Data extracts
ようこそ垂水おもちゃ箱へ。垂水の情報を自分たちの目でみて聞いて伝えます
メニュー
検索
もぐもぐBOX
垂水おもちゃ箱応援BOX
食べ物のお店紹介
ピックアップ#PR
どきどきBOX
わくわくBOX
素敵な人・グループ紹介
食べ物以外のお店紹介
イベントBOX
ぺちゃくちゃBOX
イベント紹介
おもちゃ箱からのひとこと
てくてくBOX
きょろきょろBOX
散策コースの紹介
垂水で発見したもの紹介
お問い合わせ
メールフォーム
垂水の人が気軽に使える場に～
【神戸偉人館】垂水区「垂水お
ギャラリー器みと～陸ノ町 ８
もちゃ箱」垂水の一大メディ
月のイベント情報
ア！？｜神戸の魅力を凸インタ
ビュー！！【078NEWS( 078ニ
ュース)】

Problem
The full set of records above must be reproduced exactly in the reply.

Solution to this problem
ようこそ垂水おもちゃ箱へ。垂水の情報を自分たちの目でみて聞いて伝えます
メニュー
検索
もぐもぐBOX
垂水おもちゃ箱応援BOX
食べ物のお店紹介
ピックアップ#PR
どきどきBOX
わくわくBOX
素敵な人・グループ紹介
食べ物以外のお店紹介
イベントBOX
ぺちゃくちゃBOX
イベント紹介
おもちゃ箱からのひとこと
てくてくBOX
きょろきょろBOX
散策コースの紹介
垂水で発見したもの紹介
お問い合わせ
メールフォーム
垂水の人が気軽に使える場に～
【神戸偉人館】垂水区「垂水お
ギャラリー器みと～陸ノ町 ８
もちゃ箱」垂水の一大メディ
月のイベント情報
ア！？｜神戸の魅力を凸インタ
ビュー！！【078NEWS( 078ニ
ュース)】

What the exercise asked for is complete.